Me recordo de, ainda criança, perguntar à minha mãe o que era dialética. Na ocasião, como educadora e apaixonada pelo tema, ela discorreu longamente acerca da gênese e do significado da palavra, encerrando a explanação com frase precisa: “Sem dialética não há democracia, filho”. A partir dessa lição, aprendi que a plenitude democrática se resume a uma miragem, sem que haja um contexto viabilizador da desimpedida contraposição de ideias. Anos depois, já adolescente, ouvi o samba de Cartola, gravado por Monarco, no qual consta que “da discussão é que nasce a luz”.
Presentemente, a atuação sistemática e coordenada de amorais grupos oportunistas que agem em busca da concretização de seus inconfessáveis projetos políticos, através das redes sociais e de aplicativos de troca de mensagens, se consiste na mais grave ameaça ao ambiente do contraditório, essencial para o exercício da democracia.

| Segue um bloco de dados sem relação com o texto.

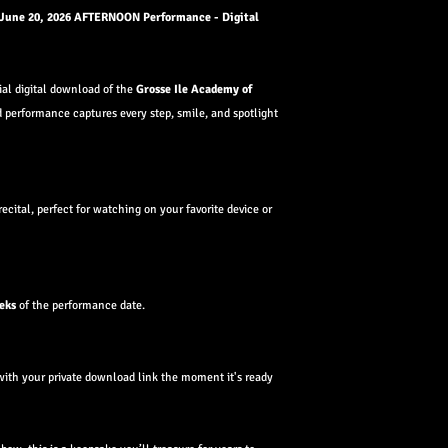
 June 20, 2026 AFTERNOON Performance - Digital
cial digital download of the
Grosse Ile Academy of
d performance captures every step, smile, and spotlight
recital, perfect for watching on your favorite device or
eks
of the performance date.
with your private download link the moment it's ready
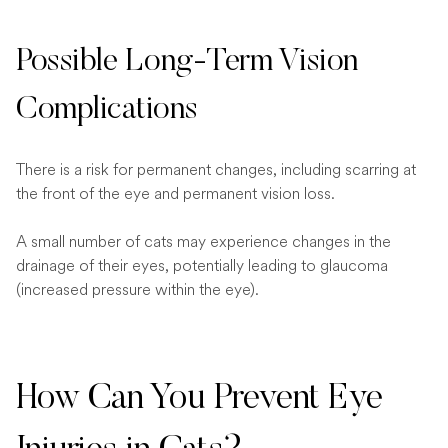
Possible Long-Term Vision
Complications
There is a risk for permanent changes, including scarring at
the front of the eye and permanent vision loss.
A small number of cats may experience changes in the
drainage of their eyes, potentially leading to glaucoma
(increased pressure within the eye).
How Can You Prevent Eye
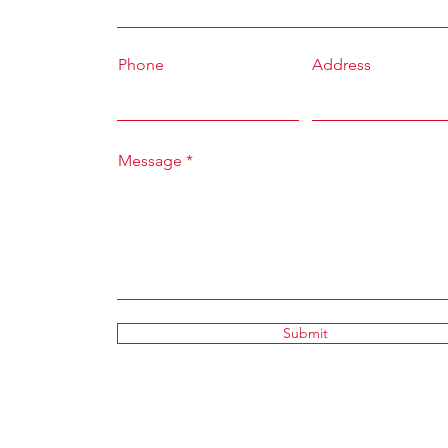
Phone
Address
Message
Submit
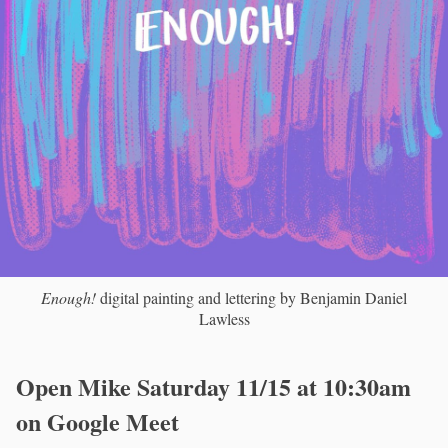
Enough!
digital painting and lettering by Benjamin Daniel
Lawless
Open Mike Saturday 11/15 at 10:30am
on Google Meet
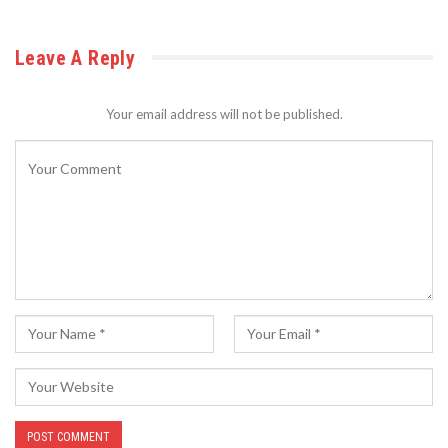
Leave A Reply
Your email address will not be published.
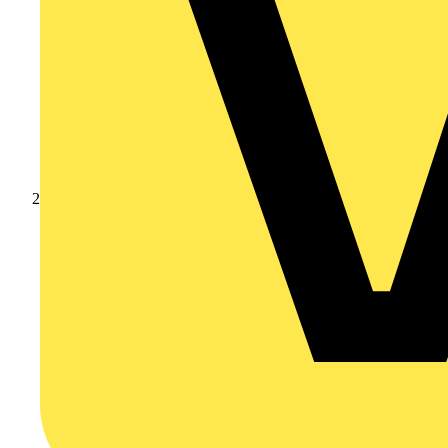
Products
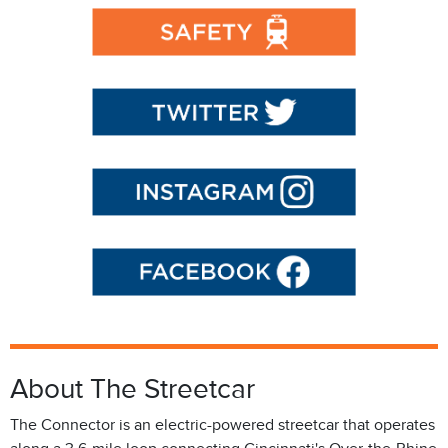
About The Streetcar
The Connector is an electric-powered streetcar that operates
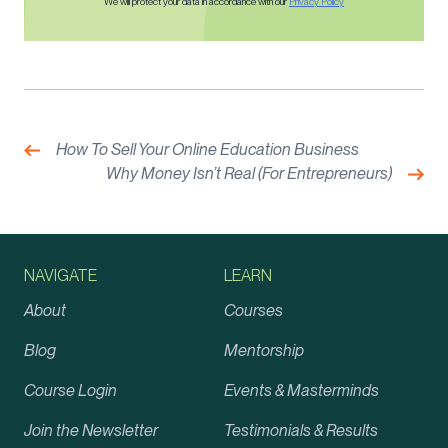
We will protect your data in accordance with our
Privacy Policy
Post
navigation
Previous:
How To Sell Your Online Education Business
Nex
Why Money Isn’t Real (For Entrepreneurs)
NAVIGATE
LEARN
About
Courses
Blog
Mentorship
Course Login
Events & Masterminds
Join the Newsletter
Testimonials & Results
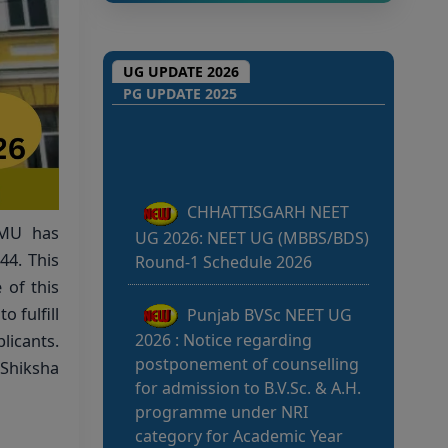
UG UPDATE 2026
CHHATTISGARH NEET
PG UPDATE 2025
UG 2026: NEET UG (MBBS/BDS)
Round-1 Schedule 2026
Punjab BVSc NEET UG
2026 : Notice regarding
SMU has
postponement of counselling
44. This
for admission to B.V.Sc. & A.H.
programme under NRI
 of this
category for Academic Year
o fulfill
2026-27
icants.
w Shiksha
Kerala NEET UG 2026:
Admission to Medical &
Medical Allied Courses: List of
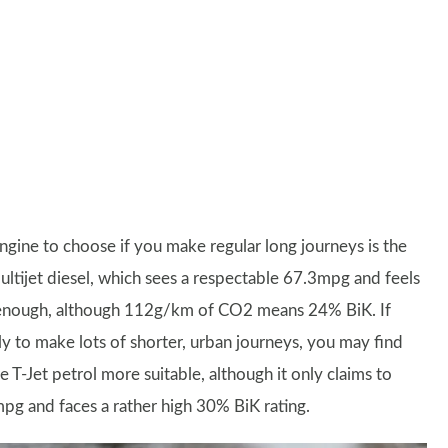
ngine to choose if you make regular long journeys is the
Multijet diesel, which sees a respectable 67.3mpg and feels
enough, although 112g/km of CO2 means 24% BiK. If
ely to make lots of shorter, urban journeys, you may find
re T-Jet petrol more suitable, although it only claims to
pg and faces a rather high 30% BiK rating.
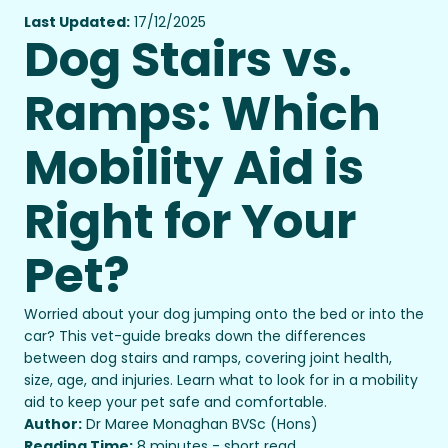
Last Updated:
17/12/2025
Dog Stairs vs.
Ramps: Which
Mobility Aid is
Right for Your
Pet?
Worried about your dog jumping onto the bed or into the
car? This vet-guide breaks down the differences
between dog stairs and ramps, covering joint health,
size, age, and injuries. Learn what to look for in a mobility
aid to keep your pet safe and comfortable.
Author:
Dr Maree Monaghan BVSc (Hons)
Reading Time:
8 minutes - short read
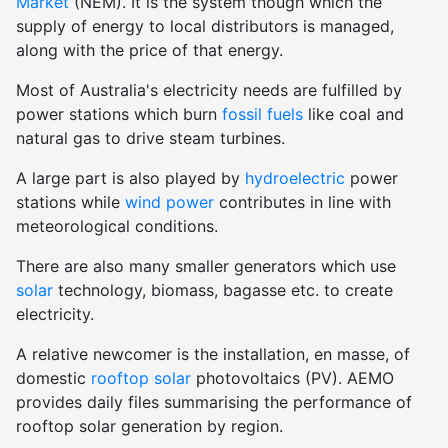
Market
(NEM). It is the system though which the
supply of energy to local distributors is managed,
along with the price of that energy.
Most of Australia's electricity needs are fulfilled by
power stations which burn
fossil fuels
like coal and
natural gas to drive steam turbines.
A large part is also played by
hydroelectric
power
stations while
wind power
contributes in line with
meteorological conditions.
There are also many smaller generators which use
solar
technology, biomass, bagasse etc. to create
electricity.
A relative newcomer is the installation, en masse, of
domestic
rooftop solar
photovoltaics (PV). AEMO
provides daily files summarising the performance of
rooftop solar generation by region.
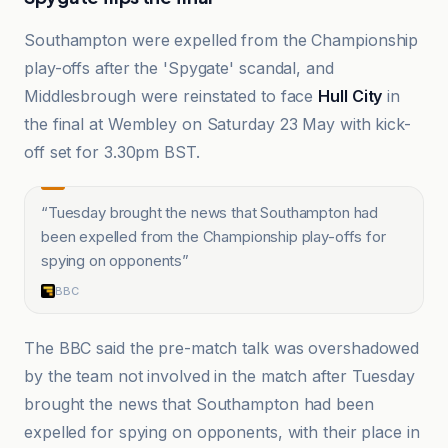
Southampton were expelled from the Championship
play-offs after the 'Spygate' scandal, and
Middlesbrough were reinstated to face
Hull City
in
the final at Wembley on Saturday 23 May with kick-
off set for 3.30pm BST.
“
Tuesday brought the news that Southampton had
been expelled from the Championship play-offs for
spying on opponents
”
BBC
The BBC said the pre-match talk was overshadowed
by the team not involved in the match after Tuesday
brought the news that Southampton had been
expelled for spying on opponents, with their place in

Em escala industrial, membros de verdadeiras milícias digitais disseminam mensagens apócrifas contra jornalistas, formadores de opinião, adversários políticos, militares, intelectuais e todo aquele que por eles seja identificado como empecilho ao êxito de seus intentos criminosos. Pela internet esses delinquentes propagam mentiras, espargem alarmismo, fomentam discórdia e distorcem fatos, com o intuito de manipular o poder decisório da opinião pública. Não se valem da ludibriação em caráter aleatório, mas como método de conquista e manutenção do poder político. Suas investidas invariavelmente objetivam desestabilizar as instituições basilares da democracia constitucional. Em suma, a atividade desses grupos atenta contra a soberania da vontade popular.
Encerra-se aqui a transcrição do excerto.